● MATERIAL PROVIDED:
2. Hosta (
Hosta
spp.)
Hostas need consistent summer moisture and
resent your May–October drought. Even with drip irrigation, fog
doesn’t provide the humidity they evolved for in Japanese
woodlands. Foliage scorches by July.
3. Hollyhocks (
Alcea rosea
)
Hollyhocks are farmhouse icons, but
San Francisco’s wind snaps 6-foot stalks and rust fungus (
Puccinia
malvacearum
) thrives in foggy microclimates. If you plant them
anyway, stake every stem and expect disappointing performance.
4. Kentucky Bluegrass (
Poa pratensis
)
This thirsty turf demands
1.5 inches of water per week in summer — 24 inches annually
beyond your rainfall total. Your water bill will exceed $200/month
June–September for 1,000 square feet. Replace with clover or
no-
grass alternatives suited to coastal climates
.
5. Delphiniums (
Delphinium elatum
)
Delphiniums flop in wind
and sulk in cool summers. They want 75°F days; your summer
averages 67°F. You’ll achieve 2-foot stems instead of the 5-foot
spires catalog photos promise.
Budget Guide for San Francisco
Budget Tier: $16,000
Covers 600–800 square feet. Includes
---
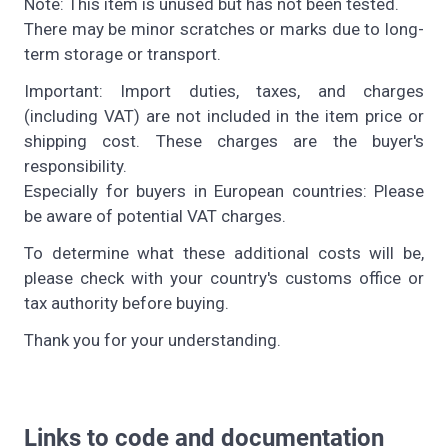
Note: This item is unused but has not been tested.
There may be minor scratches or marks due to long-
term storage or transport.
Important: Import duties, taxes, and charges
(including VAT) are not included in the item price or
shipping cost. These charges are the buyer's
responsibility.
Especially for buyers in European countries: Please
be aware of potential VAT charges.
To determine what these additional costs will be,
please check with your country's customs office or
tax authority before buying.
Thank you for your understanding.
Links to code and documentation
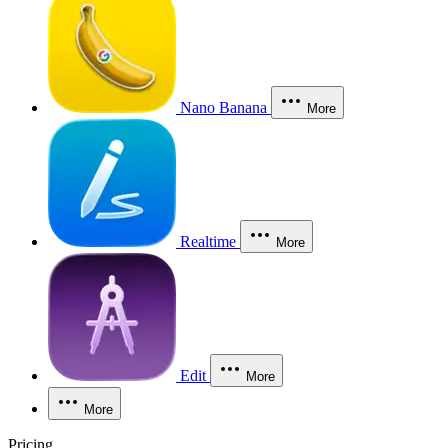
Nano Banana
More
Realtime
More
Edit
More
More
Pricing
* * *
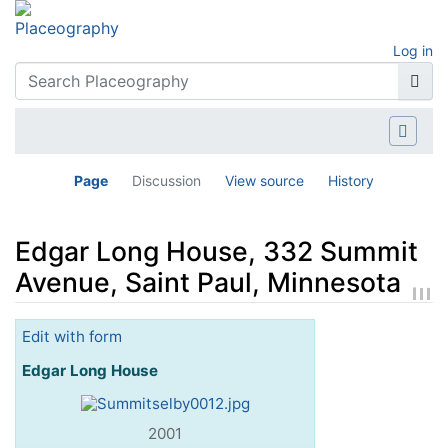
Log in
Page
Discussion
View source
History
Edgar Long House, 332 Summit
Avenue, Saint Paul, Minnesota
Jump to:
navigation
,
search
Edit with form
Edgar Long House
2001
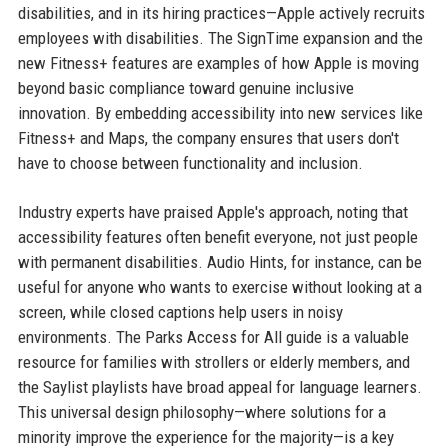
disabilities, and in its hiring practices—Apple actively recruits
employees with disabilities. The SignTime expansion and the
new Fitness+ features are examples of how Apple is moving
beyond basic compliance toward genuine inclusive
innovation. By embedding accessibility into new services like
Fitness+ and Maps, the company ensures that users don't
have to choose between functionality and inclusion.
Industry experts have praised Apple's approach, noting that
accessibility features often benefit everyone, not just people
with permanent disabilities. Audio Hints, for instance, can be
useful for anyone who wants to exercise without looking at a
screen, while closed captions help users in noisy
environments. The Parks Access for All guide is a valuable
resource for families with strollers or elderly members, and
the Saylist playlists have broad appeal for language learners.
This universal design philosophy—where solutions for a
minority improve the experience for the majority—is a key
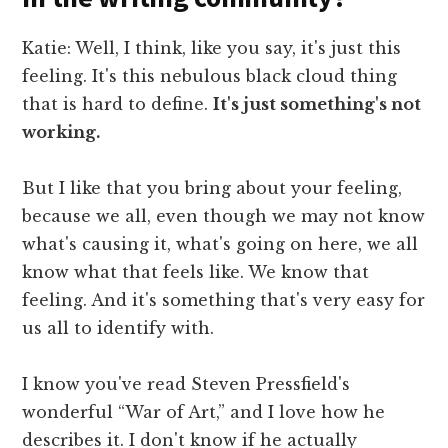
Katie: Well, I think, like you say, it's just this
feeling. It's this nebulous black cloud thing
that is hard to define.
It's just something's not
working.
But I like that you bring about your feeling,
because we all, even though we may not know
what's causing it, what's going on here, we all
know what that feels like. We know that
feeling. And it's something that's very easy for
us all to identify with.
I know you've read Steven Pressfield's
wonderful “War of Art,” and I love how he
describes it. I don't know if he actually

● PROBLEM REQUIREMENTS:
In the entries above, find the line with "Poa pratensis" and the line with "Covers 600–800 square feet. Includes", then set down exactly those two and every line between them, nothing else.

● ANSWER TO THE PROBLEM:
Poa pratensis
)
This thirsty turf demands
1.5 inches of water per week in summer — 24 inches annually
beyond your rainfall total. Your water bill will exceed $200/month
June–September for 1,000 square feet. Replace with clover or
no-
grass alternatives suited to coastal climates
.
5. Delphiniums (
Delphinium elatum
)
Delphiniums flop in wind
and sulk in cool summers. They want 75°F days; your summer
averages 67°F. You’ll achieve 2-foot stems instead of the 5-foot
spires catalog photos promise.
Budget Guide for San Francisco
Budget Tier: $16,000
Covers 600–800 square feet. Includes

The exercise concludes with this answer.